Dalam serangan DDos atau biasa dikenal sebagai DDos Attack biasanya dengan cara membanjiri server menggunakan paket data berkapasitas besar, sehingga sistem tidak dapat menampung data dan akhirnya rusak. Akibatnya situs atau aplikasi yang diserang dengan DDos bakal sulit diakses pengguna lain.
Ke-dua adalah serangan siber dengan merubah tampilan situs yang menayangkan hasil penghitungan suara. Menurut Nurul, jenis serangan ini, perentas ingin menunjukkan seakan mampu mengakses sistem penghitungan suara penyelenggara pemilu.
“Jadi peretas tidak betul-betul masuk sistem dia hanya ke situs website dan ubah tampilan situs sehingga seolah-olah dia sudah obrak-abrik sistem. Seolah-olah mereka sudah ubah sistem,” kata Nurul.
Ke-tiga adalah serangan phising yakni mengelabui target untuk mengklik dokumen atau file yang disusupi malware atau ransomware. Peretas biasanya mengirim tautan-tautan berisi malware dan ransomware. Metode phising belakangan juga jadi modus baru dalam kasus paket online.
Nurul menyebut contoh serangan macam itu terjadi pada Pilpres di Makedonia Utara pada 2019 lalu. Dimana satu bulan sebelum Pilpres, sistem informasi dan komunikasi utama yang digunakan KPU Makedonia Utara dihajar serangan siber.
“Mereka kirimkan link yang sudah disisipi malware dan ransomware ke email penyelenggara pemilu dan ke email staf-staf yang bekerja di lembaga tersebut,” cerita Nurul.
Ke-empat, Nurul menyebut serangan dengan merusak jalur komunikasi yang digunakan mentransfer hasil penghitungan suara. Nurul menyebut contoh serangan semacam ini pada Pilpres Kenya pada 2017 lalu.
“Jadi ada akses ilegal yang masuk ke jalur komunikasi yang digunakan transfer data perhitungan suara. AS untuk Pilpres 2020 serangan siber ini jadi perbincangan publik,” kata Nurul.
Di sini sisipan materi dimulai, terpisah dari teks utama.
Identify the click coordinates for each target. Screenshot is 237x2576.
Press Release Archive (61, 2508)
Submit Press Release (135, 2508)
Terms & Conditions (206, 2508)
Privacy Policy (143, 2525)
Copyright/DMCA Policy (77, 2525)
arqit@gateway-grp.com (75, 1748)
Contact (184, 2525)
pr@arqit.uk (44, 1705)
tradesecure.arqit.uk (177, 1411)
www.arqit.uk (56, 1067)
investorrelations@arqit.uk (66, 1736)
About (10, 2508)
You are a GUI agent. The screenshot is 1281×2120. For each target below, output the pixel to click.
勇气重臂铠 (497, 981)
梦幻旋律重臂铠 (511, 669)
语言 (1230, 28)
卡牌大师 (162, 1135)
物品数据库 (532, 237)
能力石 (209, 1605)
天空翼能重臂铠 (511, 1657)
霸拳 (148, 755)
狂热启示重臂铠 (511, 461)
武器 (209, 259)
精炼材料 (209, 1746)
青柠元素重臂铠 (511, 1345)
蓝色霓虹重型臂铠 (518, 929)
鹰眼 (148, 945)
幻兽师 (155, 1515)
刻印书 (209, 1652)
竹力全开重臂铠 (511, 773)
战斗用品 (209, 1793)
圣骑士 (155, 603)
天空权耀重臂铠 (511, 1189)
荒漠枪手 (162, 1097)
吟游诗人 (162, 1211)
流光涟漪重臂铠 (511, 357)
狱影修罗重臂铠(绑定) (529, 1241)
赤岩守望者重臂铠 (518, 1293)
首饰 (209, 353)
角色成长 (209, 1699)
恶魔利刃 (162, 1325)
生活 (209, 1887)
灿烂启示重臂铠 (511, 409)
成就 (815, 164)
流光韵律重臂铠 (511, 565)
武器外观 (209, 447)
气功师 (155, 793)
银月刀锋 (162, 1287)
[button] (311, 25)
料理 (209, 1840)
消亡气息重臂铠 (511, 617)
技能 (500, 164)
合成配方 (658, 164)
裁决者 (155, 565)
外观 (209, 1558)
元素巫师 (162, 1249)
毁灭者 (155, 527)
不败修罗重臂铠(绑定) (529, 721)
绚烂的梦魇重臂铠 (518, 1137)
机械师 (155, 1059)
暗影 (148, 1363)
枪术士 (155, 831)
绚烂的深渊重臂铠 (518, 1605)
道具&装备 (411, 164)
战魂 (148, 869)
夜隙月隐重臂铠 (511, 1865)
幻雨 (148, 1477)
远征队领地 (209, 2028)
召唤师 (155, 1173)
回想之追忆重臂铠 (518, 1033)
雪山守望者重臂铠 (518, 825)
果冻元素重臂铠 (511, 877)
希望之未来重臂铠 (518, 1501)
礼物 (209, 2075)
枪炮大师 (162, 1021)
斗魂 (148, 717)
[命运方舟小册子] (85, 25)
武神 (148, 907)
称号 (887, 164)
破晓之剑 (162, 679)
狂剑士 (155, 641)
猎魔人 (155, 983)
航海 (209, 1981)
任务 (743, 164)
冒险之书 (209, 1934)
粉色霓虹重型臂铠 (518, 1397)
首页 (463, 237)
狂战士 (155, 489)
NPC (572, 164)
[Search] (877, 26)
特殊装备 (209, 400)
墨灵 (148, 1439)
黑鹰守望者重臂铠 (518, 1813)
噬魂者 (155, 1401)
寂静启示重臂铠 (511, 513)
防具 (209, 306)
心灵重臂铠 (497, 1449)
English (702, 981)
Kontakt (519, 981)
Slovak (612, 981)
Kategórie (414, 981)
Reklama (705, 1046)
Ke-lima, Nurul menjelaskan, bentuk serangan berupa perusakan integritas pada daftar pemilih online. Ini merupakan jenis serangan dimana peretas mampu masuk ke internal sistem. Serangan ini terjadi bila sistem teknologi keamanan situs tersebut lemah.
Pada jenis serangan ini, kata Nurul, dilakukan oleh peretas dengan sumber daya yang besar dan terus-menerus serta direncanakan melalui beberapa fase.
“Bahkan serangan bisa terjadi ke sistem yang tidak terhubung ke internet. Jadi mereka masuk ke USB atau perangkat lain yang sudah terinfeksi,” terang Nurul.
Ke-enam, menurut Nurul adalah pembocoran data pemilih. Pembocoran data pemilih dilakukan setelah peretas memiliki data pemilih.
Ke-tujuh, disebut Nurul berbentuk kampanye disinformasi yang menargetkan integritas penyelenggara pemilu dari proses pemilihan. Hal ini terjadi pada Pilpres 2019 di Indonesia.
Nurul menyebut, serangan menyasar disintegritas KPU ketika terjadi kesalahan system yang meskipun kecil namun akan dibesar-besarkan oleh pihak tertentu
“Disinformasi penindakan bukan di KPU di lembaga lain. Apalagi nanti di Pilkada 2020 itu diprediksi akan ada banyak kampanye di media daring,” kata Nurul mengingatkan.